▶ [Task objective]:
From the entries below, retype only the lines from the one with "Identify the click" through the one with "首页 (342, 279)", exactly as written.

▶ [Provided material]:

<<<<

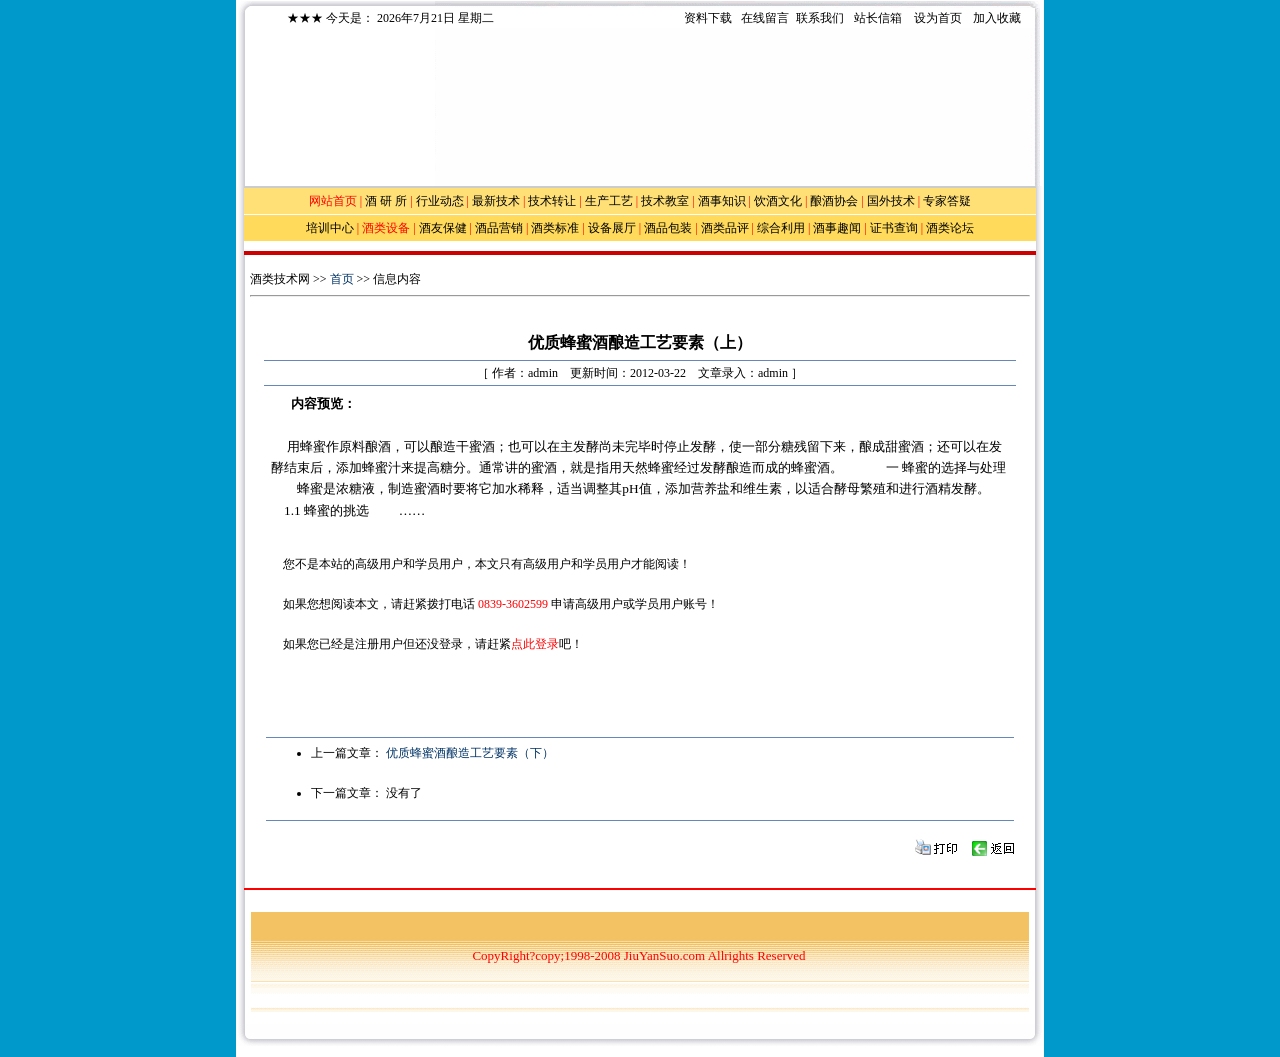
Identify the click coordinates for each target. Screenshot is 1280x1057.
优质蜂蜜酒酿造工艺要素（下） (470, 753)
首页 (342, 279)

>>>>
<<<<

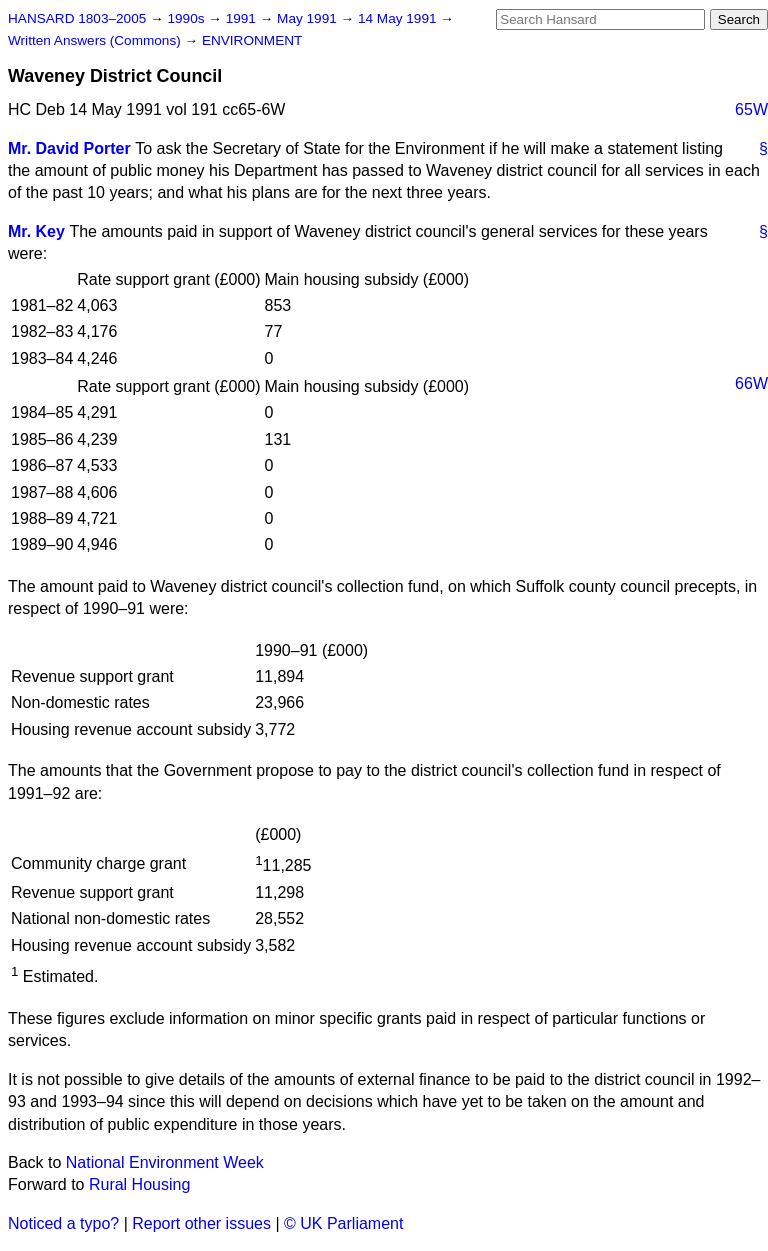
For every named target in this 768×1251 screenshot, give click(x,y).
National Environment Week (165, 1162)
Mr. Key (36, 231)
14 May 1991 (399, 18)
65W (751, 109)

>>>>

▶ [Answer]:
Identify the click coordinates for each target. Screenshot is 1280x1057.
优质蜂蜜酒酿造工艺要素（下） (470, 753)
首页 (342, 279)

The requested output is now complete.